* _Required work_: In the records below, copy the line that contains "You are a GUI" and each line after it, word for word, through the last.

* _Data for review_:
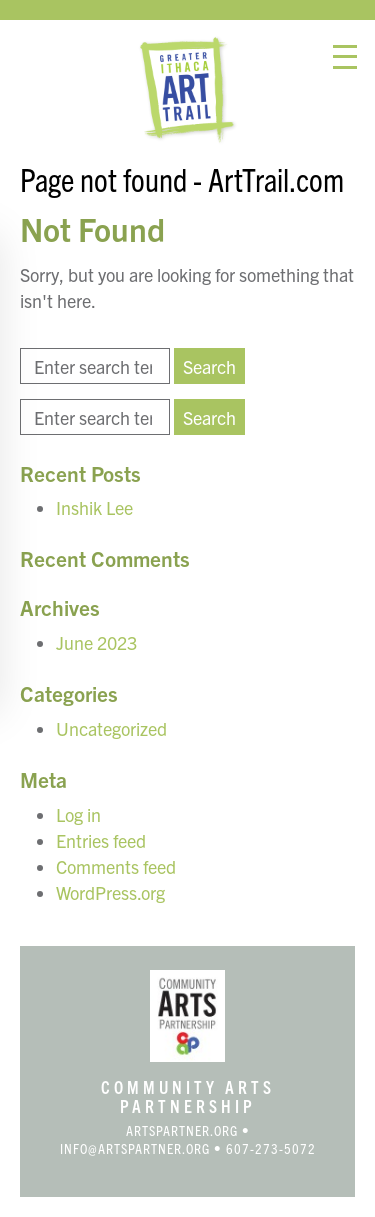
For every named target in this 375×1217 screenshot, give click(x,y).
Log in (78, 814)
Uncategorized (111, 728)
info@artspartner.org (135, 1148)
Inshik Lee (94, 507)
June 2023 (96, 642)
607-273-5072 (271, 1148)
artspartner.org (182, 1130)
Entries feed (101, 840)
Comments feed (116, 866)
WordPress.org (110, 892)
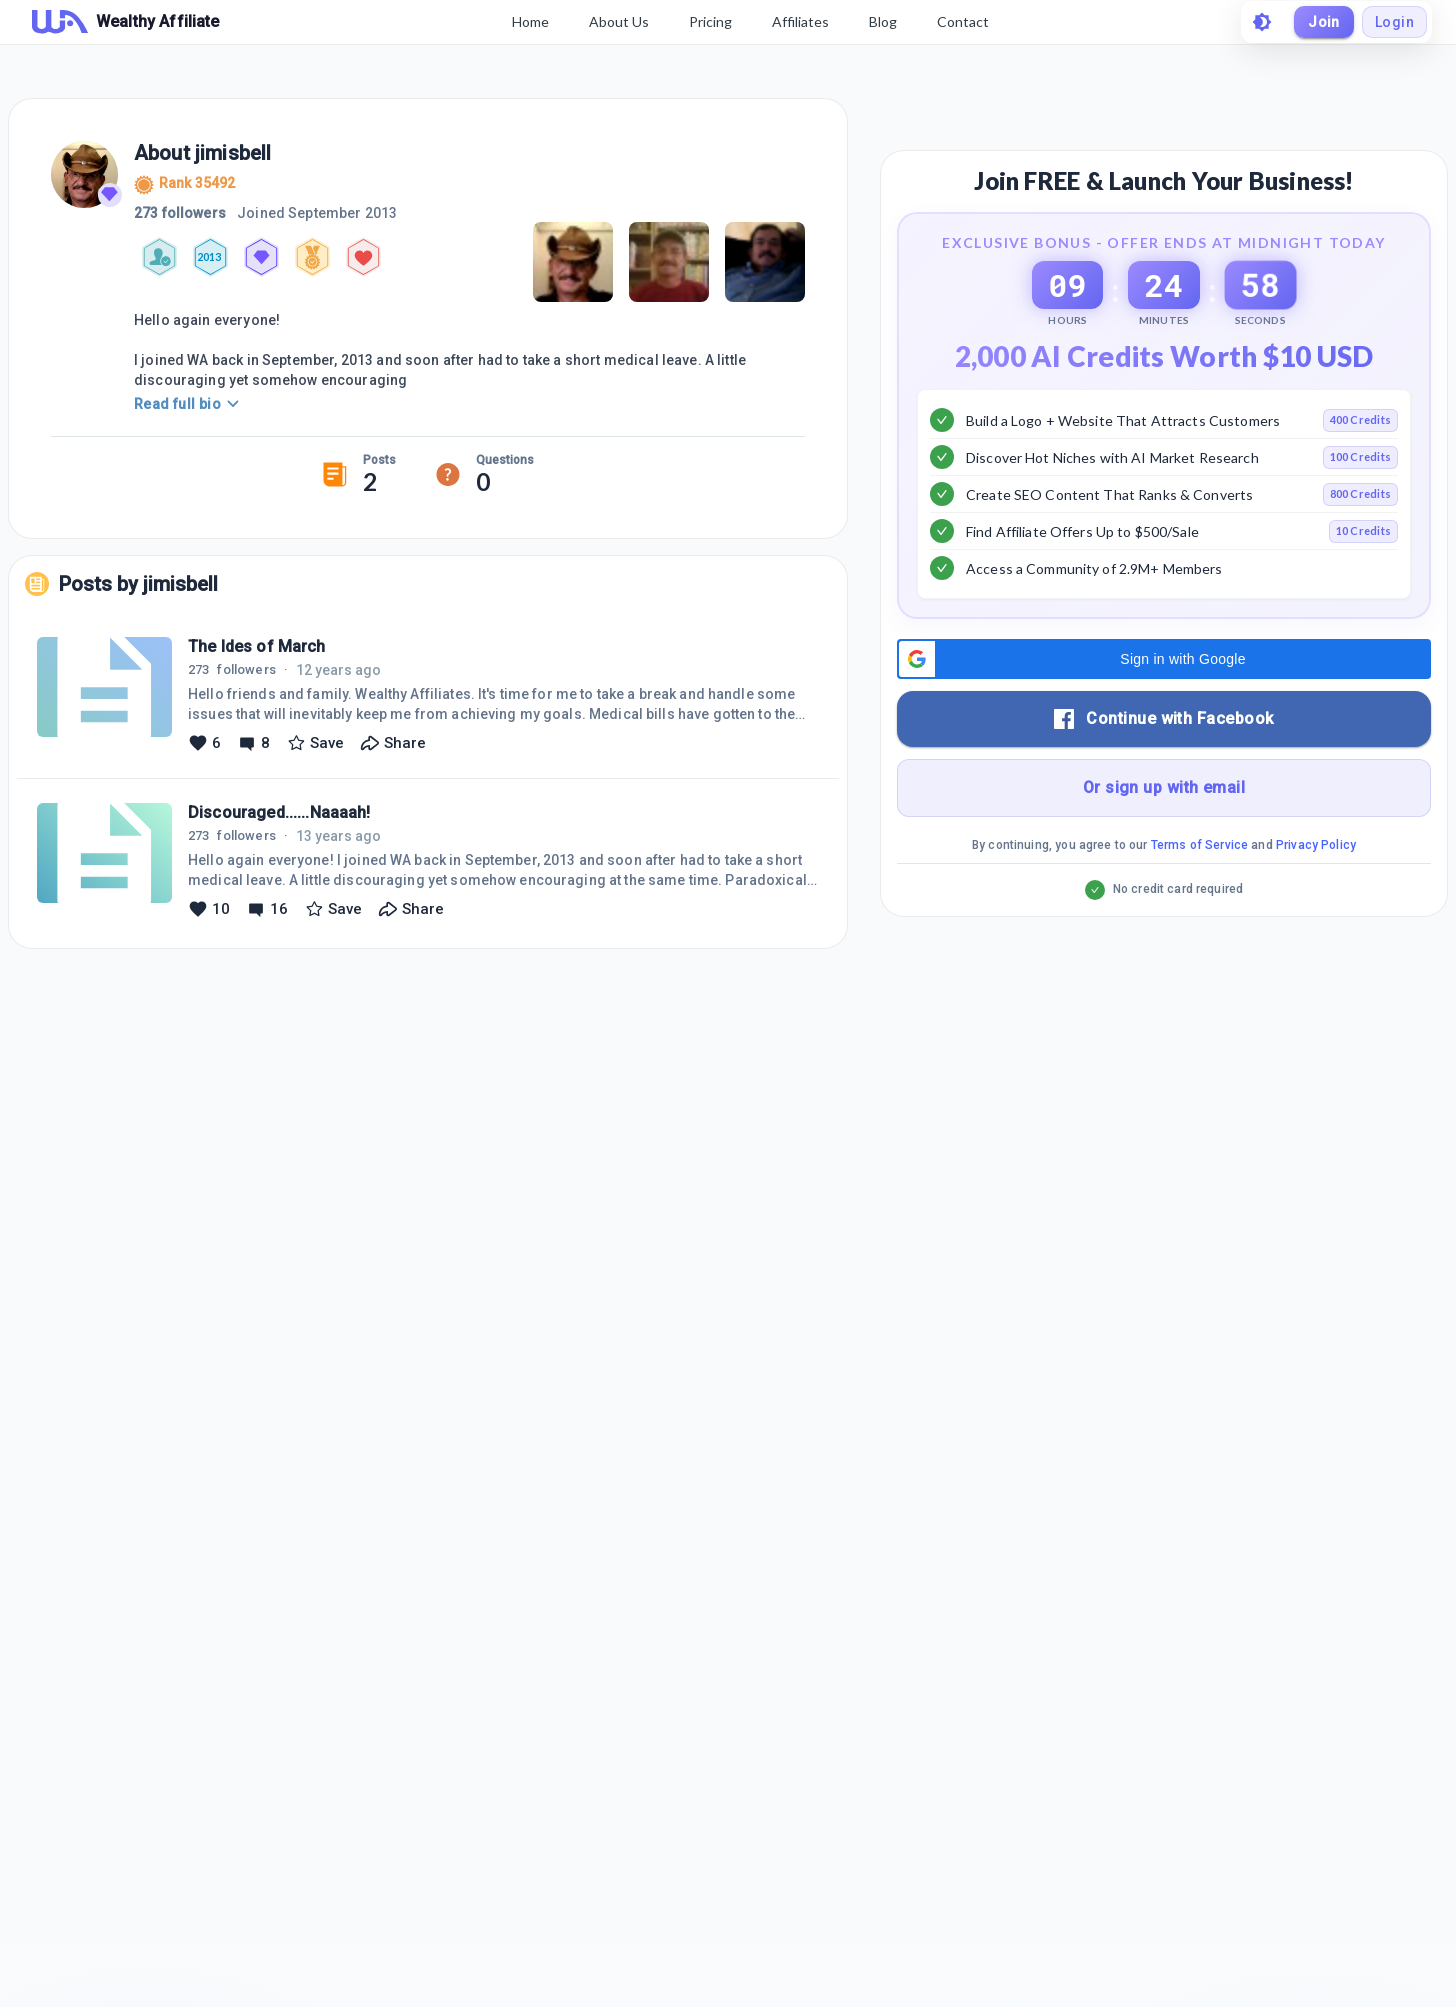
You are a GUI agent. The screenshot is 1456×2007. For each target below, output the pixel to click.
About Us (619, 21)
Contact (963, 21)
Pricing (710, 21)
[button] (1164, 659)
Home (530, 21)
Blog (883, 21)
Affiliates (800, 21)
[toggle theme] (1262, 22)
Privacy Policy (1316, 845)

* _Result of the task_:
You are a GUI agent. The screenshot is 1456×2007. For each target below, output the pixel to click.
About Us (619, 21)
Contact (963, 21)
Pricing (710, 21)
[button] (1164, 659)
Home (530, 21)
Blog (883, 21)
Affiliates (800, 21)
[toggle theme] (1262, 22)
Privacy Policy (1316, 845)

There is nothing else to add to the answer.